July 22: Nothing new today.  The men came to patch and skim coat the ceiling of the kitchen so Noah and I went into school today and did some deep cleaning on the library.  The weather was lovely…..

July 21:  Tomorrow the men come to work on finishing the kitchen ceiling so I have several projects to finish today.

  • The cherry preserves with brandy are finally finished.  They smell fantastic.  I got the recipe from a great book called, “Fancy Pantry”.  It has several recipes that I love and is one of my most used cookbooks.


  • I started a batch of parmesan cheese this afternoon. Oops – apparently you’re not supposed to hang it up and then break up the curds like I did with the cheddar.  This could be a problem, but we’ll see……..


  • The raspberries are ready to pick.  I got a whole bowl today. yummy


  • The first of the broccoli is almost ready to harvest.  I need to think of a dish that only needs a little broccoli.
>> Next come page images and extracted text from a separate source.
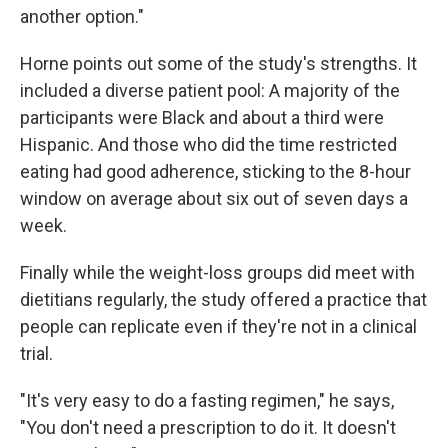
another option."
Horne points out some of the study's strengths. It
included a diverse patient pool: A majority of the
participants were Black and about a third were
Hispanic. And those who did the time restricted
eating had good adherence, sticking to the 8-hour
window on average about six out of seven days a
week.
Finally while the weight-loss groups did meet with
dietitians regularly, the study offered a practice that
people can replicate even if they're not in a clinical
trial.
"It's very easy to do a fasting regimen," he says,
"You don't need a prescription to do it. It doesn't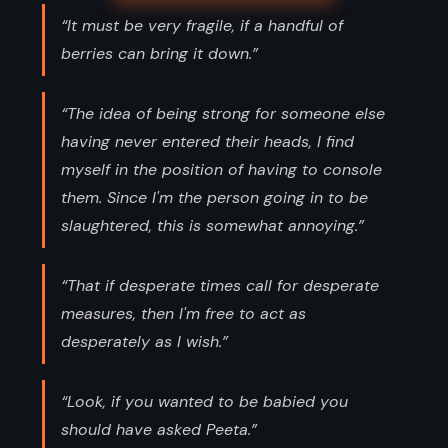
“It must be very fragile, if a handful of
berries can bring it down.”
“The idea of being strong for someone else
having never entered their heads, I find
myself in the position of having to console
them. Since I'm the person going in to be
slaughtered, this is somewhat annoying.”
“That if desperate times call for desperate
measures, then I'm free to act as
desperately as I wish.”
“Look, if you wanted to be babied you
should have asked Peeta.”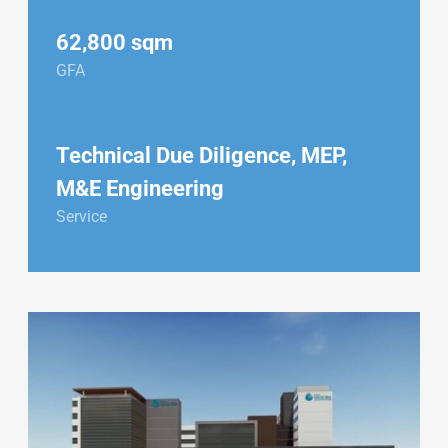
62,800 sqm
GFA
Technical Due Diligence, MEP,
M&E Engineering
Service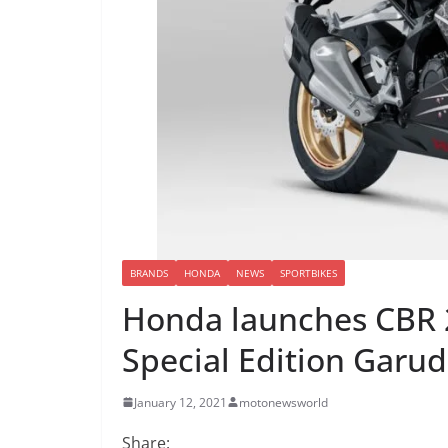
BRANDS
HONDA
NEWS
SPORTBIKES
Honda launches CBR 2
Special Edition Garu
January 12, 2021
motonewsworld
Share: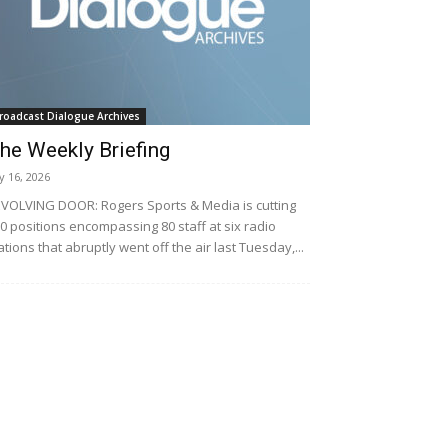
roadcast Dialogue Archives
he Weekly Briefing
ly 16, 2026
VOLVING DOOR: Rogers Sports & Media is cutting
0 positions encompassing 80 staff at six radio
ations that abruptly went off the air last Tuesday,...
July 20: We finally had a little sun today and got outside. I harvested the rest of the lettuce from the raised bed and got it ready to reseed tomorrow. I also went down to the orchard and thinned the pears and apples from a couple of trees (as far up as I could reach).  I also snipped of the ends of some of the branches.  I’m not sure the time of year was right, but they were really gangly. In the main garden, the raspberries and blueberries are finally ripening (no pictures as they didn’t make it all the way inside) and out front, the first green tomatoes are on the vines.

In the kitchen I reheated the cherry preserves which, according to the recipe, I will finish tomorrow with a little Kirshwasser and canning it.  I also made a bottle of balsamic vinegar glaze thanks to a recipe from Going My Own Way, Living the Dream.  It’s fantastic; sweet and tangy.  I also picked up a humidity meter for my “cheese cave” and found that it was low.  I added a piece of cheese cloth in front of the fan that wicks water from a bowl at the bottom.  I’ll check it again in the morning; it should be around 80 -85%.

July 19:  Hooray, I was able to fix the camera and have some new photos today.  The weather here in the Pacific Northwest still feels like October.  We didn’t have as much rain today, but the clouds were thick and it was chilly and humid.  I guess the good news is that we are saving on irrigation and our air conditioner has yet to be used.

  • The cheese is drying nicely today.  I’m just flipping it over every couple of hours.

cheddar 2 7/17/11

  • The wine jugs are still fermenting away.

  • I put up five .2 liter jars of salsa with some Roma tomatoes I found on sale.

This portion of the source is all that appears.